*** Opening of THE RECORDS ***

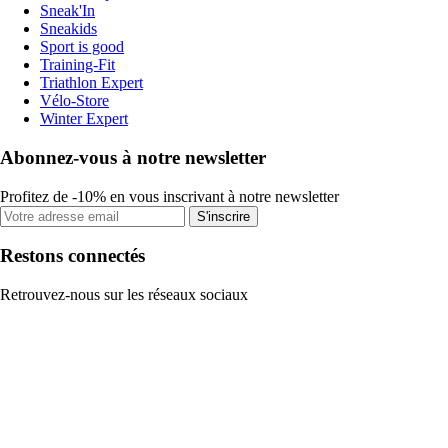
Sneak'In
Sneakids
Sport is good
Training-Fit
Triathlon Expert
Vélo-Store
Winter Expert
Abonnez-vous à notre newsletter
Profitez de -10% en vous inscrivant à notre newsletter
S'inscrire
Restons connectés
Retrouvez-nous sur les réseaux sociaux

*** Close of THE RECORDS ***

* AIM OF THE EXERCISE:
Return the entries above exactly, skipping any images.

* ANSWER FOR THIS EXERCISE:
Sneak'In
Sneakids
Sport is good
Training-Fit
Triathlon Expert
Vélo-Store
Winter Expert
Abonnez-vous à notre newsletter
Profitez de -10% en vous inscrivant à notre newsletter
S'inscrire
Restons connectés
Retrouvez-nous sur les réseaux sociaux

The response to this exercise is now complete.